Dear Barry,

you could have a look to the utility "pw2bgw.f90" which is used to interface with a different code, but does also input/output of the wavefunctions, which you could recycle.

! pw2bgw subroutines:
!
! write_wfng  - generates complex wavefunctions in G-space (normalized to 1)
! real_wfng   - constructs real wavefunctions by applying the Gram-Schmidt
!               process (called from write_wfng)
! write_rhog  - generates real/complex charge density in G-space
!               (units of the number of electronic states per unit cell)
! calc_rhog   - computes charge density by summing over a subset of occupied
!               bands (called from write_rhog), destroys charge density
...


Be careful, that if you use any ultrasoft or paw pseudopotentials, the wavefunctions are not normalized.

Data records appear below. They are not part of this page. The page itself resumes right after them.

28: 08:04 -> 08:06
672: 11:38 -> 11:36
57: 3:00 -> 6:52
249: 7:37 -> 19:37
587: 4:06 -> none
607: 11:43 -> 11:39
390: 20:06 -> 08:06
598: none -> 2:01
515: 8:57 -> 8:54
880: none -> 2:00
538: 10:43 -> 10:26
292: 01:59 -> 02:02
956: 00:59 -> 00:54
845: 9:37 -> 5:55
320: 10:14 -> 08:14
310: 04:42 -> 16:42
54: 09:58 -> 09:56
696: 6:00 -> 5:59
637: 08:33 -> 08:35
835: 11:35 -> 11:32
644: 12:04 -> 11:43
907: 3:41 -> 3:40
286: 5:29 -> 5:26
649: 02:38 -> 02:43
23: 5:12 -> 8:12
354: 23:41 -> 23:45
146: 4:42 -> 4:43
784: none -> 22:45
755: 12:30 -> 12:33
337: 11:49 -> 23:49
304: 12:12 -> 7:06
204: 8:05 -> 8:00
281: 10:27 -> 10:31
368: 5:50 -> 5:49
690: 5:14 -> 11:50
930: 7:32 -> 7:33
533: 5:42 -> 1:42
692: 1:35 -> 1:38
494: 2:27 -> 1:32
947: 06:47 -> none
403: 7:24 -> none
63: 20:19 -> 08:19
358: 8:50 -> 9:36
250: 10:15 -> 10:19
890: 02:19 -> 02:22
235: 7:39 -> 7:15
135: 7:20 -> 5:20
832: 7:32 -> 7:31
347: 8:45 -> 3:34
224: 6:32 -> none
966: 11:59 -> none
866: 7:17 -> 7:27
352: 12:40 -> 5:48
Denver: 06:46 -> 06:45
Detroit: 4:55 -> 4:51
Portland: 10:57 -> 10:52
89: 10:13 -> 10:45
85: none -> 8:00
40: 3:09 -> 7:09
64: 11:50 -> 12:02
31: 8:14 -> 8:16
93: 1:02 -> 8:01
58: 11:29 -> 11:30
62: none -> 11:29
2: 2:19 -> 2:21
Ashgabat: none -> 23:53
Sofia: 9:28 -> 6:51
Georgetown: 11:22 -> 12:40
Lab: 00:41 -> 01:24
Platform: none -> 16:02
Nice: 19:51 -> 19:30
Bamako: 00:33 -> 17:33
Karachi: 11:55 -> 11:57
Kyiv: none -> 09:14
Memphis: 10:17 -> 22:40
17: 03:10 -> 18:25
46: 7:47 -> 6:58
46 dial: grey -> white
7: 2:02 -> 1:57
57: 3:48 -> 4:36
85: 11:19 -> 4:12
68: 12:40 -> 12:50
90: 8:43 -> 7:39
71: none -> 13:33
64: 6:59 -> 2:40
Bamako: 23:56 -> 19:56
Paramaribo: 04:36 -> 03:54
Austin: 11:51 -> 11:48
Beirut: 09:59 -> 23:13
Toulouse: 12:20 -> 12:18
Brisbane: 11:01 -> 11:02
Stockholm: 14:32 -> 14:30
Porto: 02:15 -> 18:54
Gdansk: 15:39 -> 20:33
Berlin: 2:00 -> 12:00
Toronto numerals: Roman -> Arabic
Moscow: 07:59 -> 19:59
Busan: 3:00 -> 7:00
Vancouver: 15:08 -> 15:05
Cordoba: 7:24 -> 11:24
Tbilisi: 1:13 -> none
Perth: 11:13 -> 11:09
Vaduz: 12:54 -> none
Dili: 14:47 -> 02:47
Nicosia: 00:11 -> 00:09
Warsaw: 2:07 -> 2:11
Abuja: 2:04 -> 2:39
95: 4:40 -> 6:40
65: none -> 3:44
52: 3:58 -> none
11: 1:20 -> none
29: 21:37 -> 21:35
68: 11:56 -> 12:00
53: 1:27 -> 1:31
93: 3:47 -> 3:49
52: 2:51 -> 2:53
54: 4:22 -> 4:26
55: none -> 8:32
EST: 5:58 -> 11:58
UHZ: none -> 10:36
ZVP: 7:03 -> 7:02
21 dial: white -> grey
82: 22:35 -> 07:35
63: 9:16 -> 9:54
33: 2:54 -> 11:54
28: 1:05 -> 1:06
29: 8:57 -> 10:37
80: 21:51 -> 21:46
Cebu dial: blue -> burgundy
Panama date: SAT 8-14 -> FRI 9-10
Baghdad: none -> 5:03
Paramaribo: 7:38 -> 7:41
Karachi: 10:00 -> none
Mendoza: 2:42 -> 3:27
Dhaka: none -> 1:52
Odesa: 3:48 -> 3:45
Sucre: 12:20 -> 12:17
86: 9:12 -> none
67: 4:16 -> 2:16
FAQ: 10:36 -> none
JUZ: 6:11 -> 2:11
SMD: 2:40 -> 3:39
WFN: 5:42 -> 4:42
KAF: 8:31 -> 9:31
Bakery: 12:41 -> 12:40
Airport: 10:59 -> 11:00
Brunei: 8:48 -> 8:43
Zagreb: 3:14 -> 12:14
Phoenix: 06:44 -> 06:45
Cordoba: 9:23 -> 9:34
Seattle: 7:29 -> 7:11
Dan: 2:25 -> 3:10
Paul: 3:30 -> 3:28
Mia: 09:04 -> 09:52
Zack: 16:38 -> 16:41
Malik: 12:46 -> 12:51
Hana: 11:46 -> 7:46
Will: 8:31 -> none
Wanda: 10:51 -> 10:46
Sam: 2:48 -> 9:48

On 26/08/2024 03:58, Barry (Yangtao) Li wrote:
I am writing to seek your guidance on generating and properly gridding complex-valued wavefunctions. Our goal is to obtain 3D complex wavefunctions, fully gridded on their defined FFT grid, which we intend to use for advanced spectroscopy simulations as an added feature to Quantum Espresso.

For instance, with a system defined by 2×2×2 k-points and no symmetry, we expect to have 8 k-vectors (and therefore, we will obtain 8 wavefunctions binaries stored in .save after SCF). If we desire 40 bands and an FFT grid of (20, 20, 20), our expectation is that 8 wavefunction files (binaries or texts) would be written, each with the same size of 16×20×20×20×40 = 5,120.000 bytes as we are aiming for each wavefunction to be stored as complex*16 data, separated by bands looping from 1 to 40, and in each band block its (1:20, 1:20, 1:20) a row of 3D complex wavefunction data.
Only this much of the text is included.